Consider Michigan, a non-right-to-work state, and Alabama, a right-to-work state:
- While GM and Ford -- both headquartered in Michigan -- have been slashing their payrolls, automakers in Alabama are building new plants and creating jobs.
- According to the U.S. Census, between 2001 and 2006 employment in auto manufacturing in Alabama more than tripled and employment in parts manufacturing increased by more than a third.
But it isn't just cars:
- According to the Bureau of Labor Statistics, between 2001 and 2006 Alabama added 73,000 jobs, increasing payrolls by 3.9 percent, while Michigan lost 220,000 jobs, a loss of 4.8 percent.
- Alabama's unemployment rate averaged 4.7 percent during that period, compared to 6.5 percent in Michigan.

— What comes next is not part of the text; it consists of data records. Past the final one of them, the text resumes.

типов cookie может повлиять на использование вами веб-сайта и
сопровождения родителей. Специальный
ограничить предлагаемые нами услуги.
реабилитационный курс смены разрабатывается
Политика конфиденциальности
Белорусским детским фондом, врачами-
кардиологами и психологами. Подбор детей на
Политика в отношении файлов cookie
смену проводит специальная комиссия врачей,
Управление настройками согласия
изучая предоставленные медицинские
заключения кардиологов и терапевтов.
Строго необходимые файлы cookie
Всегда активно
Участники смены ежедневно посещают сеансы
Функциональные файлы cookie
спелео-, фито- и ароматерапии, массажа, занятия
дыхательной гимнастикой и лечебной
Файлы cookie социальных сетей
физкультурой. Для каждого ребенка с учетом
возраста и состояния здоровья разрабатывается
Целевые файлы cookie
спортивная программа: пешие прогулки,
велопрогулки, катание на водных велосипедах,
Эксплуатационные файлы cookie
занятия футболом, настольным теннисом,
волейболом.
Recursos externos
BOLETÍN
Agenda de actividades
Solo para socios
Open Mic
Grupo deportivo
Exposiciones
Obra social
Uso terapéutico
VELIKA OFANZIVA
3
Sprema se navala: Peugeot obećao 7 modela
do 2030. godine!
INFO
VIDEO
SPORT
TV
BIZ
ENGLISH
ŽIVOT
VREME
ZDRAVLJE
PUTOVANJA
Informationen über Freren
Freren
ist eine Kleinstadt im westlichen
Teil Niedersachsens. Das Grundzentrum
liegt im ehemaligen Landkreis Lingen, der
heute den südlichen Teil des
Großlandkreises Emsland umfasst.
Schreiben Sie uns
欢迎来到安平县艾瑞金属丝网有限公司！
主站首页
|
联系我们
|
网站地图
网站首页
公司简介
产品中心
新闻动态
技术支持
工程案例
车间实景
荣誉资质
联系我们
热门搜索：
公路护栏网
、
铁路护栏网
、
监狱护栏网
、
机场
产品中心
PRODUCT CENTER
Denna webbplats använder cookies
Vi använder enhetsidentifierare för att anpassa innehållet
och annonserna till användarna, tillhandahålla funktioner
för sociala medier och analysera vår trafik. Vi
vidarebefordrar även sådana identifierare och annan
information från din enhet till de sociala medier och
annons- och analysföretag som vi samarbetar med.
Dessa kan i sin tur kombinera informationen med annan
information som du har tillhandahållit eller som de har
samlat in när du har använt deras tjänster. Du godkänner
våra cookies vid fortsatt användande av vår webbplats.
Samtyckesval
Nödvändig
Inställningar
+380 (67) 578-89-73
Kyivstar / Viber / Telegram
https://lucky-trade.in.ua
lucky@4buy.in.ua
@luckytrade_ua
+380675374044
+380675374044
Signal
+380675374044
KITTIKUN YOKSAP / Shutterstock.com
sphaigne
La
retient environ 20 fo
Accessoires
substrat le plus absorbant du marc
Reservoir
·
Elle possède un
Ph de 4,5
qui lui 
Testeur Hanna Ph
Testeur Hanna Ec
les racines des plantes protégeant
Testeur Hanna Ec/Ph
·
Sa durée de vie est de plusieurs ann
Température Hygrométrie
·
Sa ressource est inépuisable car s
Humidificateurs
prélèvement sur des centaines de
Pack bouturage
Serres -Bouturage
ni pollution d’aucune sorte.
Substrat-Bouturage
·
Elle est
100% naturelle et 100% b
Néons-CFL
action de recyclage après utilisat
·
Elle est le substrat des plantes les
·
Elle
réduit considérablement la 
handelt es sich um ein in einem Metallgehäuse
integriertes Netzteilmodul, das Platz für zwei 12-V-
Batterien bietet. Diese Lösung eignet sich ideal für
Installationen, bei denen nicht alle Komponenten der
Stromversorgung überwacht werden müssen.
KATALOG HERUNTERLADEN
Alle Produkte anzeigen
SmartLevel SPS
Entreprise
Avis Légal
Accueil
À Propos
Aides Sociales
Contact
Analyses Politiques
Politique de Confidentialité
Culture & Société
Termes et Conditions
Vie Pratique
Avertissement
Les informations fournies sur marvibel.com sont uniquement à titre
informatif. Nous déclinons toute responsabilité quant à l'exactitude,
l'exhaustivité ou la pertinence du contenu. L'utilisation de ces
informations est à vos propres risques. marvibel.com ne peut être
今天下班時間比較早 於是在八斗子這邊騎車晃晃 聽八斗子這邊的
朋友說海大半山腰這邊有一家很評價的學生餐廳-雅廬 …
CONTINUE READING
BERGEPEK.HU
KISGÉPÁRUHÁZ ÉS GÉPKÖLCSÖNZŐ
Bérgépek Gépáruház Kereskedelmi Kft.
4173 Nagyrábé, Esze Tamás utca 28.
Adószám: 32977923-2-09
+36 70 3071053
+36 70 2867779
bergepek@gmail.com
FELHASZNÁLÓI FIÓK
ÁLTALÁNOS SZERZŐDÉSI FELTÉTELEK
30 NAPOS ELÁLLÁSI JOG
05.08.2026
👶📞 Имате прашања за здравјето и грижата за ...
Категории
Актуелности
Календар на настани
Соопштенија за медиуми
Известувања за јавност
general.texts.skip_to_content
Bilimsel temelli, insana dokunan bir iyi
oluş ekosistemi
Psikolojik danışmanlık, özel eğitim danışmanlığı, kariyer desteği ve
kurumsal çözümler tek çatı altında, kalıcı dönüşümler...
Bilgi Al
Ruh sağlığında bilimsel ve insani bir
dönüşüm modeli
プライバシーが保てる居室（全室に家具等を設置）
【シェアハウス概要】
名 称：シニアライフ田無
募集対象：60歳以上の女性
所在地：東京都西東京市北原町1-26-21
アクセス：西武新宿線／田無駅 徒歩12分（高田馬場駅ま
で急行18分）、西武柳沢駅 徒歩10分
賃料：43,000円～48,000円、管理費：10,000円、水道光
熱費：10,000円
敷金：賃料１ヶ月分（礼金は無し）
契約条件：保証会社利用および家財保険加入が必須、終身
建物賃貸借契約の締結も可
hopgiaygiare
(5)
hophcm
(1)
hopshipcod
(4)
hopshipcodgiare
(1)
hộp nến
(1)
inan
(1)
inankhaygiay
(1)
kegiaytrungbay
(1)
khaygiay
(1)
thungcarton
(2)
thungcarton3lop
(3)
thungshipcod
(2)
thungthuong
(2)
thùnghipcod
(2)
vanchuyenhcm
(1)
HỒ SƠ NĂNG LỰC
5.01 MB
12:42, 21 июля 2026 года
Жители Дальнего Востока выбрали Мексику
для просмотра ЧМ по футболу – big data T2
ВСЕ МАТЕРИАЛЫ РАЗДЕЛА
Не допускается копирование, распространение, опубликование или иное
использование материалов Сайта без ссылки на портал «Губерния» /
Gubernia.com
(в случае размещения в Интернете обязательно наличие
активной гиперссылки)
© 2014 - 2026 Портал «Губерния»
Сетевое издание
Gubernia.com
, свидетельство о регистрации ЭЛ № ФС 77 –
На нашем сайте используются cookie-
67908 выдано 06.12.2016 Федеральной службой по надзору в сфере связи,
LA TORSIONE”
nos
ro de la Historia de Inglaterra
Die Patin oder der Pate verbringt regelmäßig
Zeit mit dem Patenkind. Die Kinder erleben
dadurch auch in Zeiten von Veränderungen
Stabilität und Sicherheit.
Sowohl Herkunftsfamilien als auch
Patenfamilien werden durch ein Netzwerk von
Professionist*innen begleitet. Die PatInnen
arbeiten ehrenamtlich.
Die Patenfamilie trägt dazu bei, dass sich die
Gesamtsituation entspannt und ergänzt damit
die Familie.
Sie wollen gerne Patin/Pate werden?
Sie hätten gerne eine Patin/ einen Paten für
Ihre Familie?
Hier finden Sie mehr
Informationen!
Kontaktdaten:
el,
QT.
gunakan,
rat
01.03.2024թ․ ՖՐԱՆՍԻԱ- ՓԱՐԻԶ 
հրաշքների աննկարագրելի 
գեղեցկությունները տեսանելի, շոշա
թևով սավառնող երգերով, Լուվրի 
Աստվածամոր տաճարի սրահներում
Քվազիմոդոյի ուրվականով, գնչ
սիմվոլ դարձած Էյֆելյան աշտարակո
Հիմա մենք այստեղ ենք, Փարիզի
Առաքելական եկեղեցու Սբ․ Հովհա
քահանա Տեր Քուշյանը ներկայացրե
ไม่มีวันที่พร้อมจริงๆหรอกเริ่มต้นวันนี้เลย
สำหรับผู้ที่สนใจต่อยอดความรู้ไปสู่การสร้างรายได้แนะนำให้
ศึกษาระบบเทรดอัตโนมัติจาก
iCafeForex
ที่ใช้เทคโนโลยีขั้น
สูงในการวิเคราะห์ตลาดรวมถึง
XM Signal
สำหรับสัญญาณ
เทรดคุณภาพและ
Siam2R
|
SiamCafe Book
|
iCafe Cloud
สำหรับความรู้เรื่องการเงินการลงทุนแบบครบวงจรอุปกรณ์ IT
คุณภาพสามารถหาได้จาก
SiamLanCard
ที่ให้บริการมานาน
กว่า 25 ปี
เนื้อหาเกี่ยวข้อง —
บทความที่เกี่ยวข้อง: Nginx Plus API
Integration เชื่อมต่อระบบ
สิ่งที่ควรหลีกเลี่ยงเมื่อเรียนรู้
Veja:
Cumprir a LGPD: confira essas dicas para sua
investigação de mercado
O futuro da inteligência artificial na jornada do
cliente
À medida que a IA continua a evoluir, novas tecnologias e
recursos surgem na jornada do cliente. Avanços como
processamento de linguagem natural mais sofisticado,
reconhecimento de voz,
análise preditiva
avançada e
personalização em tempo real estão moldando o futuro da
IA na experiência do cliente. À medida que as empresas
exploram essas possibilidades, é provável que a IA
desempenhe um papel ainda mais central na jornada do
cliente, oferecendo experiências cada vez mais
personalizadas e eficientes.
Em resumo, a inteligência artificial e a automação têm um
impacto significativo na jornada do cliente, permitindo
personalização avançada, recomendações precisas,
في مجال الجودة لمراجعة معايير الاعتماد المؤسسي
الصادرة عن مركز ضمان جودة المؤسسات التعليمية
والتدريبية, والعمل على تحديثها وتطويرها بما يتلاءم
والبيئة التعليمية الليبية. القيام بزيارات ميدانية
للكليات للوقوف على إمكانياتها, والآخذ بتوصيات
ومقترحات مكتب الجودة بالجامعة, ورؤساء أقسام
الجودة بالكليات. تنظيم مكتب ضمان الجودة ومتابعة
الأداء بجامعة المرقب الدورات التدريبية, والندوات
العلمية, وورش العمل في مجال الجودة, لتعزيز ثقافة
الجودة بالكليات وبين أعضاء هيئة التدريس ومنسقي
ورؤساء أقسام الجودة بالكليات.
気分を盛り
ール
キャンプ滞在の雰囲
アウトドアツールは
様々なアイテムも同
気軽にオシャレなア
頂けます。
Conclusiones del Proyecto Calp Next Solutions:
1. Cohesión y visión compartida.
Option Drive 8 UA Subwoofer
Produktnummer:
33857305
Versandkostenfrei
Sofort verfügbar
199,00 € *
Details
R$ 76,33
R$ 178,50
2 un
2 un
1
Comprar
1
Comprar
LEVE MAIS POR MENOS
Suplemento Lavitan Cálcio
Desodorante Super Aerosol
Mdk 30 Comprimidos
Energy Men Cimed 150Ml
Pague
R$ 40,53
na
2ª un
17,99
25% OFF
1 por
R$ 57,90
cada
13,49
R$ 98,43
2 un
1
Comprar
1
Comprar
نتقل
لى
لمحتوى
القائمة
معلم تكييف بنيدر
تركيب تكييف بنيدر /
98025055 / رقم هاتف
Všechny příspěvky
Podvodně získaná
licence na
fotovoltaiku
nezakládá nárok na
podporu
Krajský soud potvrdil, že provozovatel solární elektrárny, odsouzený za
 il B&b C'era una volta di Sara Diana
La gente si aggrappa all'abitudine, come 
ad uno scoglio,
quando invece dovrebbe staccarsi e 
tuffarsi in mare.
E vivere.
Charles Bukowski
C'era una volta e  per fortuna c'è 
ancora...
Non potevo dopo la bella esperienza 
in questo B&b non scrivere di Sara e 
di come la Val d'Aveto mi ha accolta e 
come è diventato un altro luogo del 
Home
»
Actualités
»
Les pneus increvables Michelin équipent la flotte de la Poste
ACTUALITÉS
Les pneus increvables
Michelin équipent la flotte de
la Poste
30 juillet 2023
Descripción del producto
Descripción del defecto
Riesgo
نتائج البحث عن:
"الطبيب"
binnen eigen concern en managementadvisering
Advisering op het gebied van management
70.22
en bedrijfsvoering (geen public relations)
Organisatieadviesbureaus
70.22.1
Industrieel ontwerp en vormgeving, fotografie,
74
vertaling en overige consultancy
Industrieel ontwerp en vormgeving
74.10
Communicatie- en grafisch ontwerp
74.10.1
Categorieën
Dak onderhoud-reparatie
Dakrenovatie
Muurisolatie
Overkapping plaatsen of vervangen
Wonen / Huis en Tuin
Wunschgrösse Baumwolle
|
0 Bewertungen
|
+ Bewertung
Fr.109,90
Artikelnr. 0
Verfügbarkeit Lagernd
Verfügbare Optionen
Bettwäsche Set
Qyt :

- In 2001, per capita disposable income was $4,000 higher in Michigan than in Alabama, but by 2006 that advantage had shrunk to less than $2,000.
As a result, Michigan should be prepared to learn from and even emulate Alabama, says Kersey:
- That means freeing up Michigan's workforce with reforms like a right-to-work law.
- Repealing or reforming Michigan's strict prevailing wage law, which requires the payment of union wages on state-financed construction, would also be helpful; the prevailing wage adds 10 percent to the cost of construction, adding roughly $250 million to the cost of government.
- Prevailing wage also costs jobs; Alabama, which does not have a restrictive prevailing wage law, added 5,000 construction jobs between 2001 and 2006 while Michigan lost 26,000.